52.3 Understanding Bug Reporting
When you decide that there is a bug, it is important to report it and to report it in a way which is useful. What is most useful is an exact description of what commands you type, starting with the shell command to run Emacs, until the problem happens.
The most important principle in reporting a bug is to report facts. Hypotheses and verbal descriptions are no substitute for the detailed raw data. Reporting the facts is straightforward, but many people strain to posit explanations and report them instead of the facts. If the explanations are based on guesses about how Emacs is implemented, they will be useless; meanwhile, lacking the facts, we will have no real information about the bug. If you want to actually debug the problem, and report explanations that are more than guesses, that is useful—but please include the raw facts as well.

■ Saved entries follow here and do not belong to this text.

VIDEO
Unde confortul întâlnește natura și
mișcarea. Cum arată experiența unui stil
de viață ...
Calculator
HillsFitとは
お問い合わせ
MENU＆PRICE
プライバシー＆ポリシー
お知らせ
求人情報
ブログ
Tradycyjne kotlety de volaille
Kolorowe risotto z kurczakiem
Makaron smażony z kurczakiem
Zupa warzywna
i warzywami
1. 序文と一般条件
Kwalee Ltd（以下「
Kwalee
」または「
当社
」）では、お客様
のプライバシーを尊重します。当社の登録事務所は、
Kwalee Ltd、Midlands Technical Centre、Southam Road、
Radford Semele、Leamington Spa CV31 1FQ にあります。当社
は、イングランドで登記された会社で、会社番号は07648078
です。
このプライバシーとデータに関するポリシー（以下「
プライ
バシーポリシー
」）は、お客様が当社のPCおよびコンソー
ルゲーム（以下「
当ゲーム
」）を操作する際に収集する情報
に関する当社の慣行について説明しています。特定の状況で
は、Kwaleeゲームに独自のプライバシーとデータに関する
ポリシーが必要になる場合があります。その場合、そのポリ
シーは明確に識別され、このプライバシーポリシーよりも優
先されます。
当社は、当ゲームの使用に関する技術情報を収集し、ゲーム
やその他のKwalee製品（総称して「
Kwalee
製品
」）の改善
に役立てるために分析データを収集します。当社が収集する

For example, suppose that you type C-x C-f /glorp/baz.ugh RET
, visiting a file which (you know) happens to be rather
large, and Emacs displays ‘ I feel pretty today
’. The bug report
would need to provide all that information. You should not assume
that the problem is due to the size of the file and say, “I visited a
large file, and Emacs displayed ‘ I feel pretty today
’.” This is
what we mean by “guessing explanations”. The problem might be due
to the fact that there is a ‘ z
’ in the file name. If this is so,
then when we got your report, we would try out the problem with some
large file, probably with no ‘ z
’ in its name, and not see any
problem. There is no way we could guess that we should try visiting a
file with a ‘ z
’ in its name.
You should not even say “visit a file” instead of C-x C-f
.
Similarly, rather than saying “if I have three characters on the
line”, say “after I type RET A B C RET C-p
”, if
that is the way you entered the text.
If possible, try quickly to reproduce the bug by invoking Emacs with
emacs -Q
(so that Emacs starts with no initial
customizations; see Initial Options), and repeating the steps that
you took to trigger the bug. If you can reproduce the bug this way,
that rules out bugs in your personal customizations. Then your bug
report should begin by stating that you started Emacs with
emacs -Q
, followed by the exact sequence of steps for
reproducing the bug. If possible, inform us of the exact contents of
any file that is needed to reproduce the bug.
Some bugs are not reproducible from emacs -Q
; some are not
easily reproducible at all. In that case, you should report what you
have—but, as before, please stick to the raw facts about what you
did to trigger the bug the first time.
If you have multiple issues that you want to report, please make a separate bug report for each.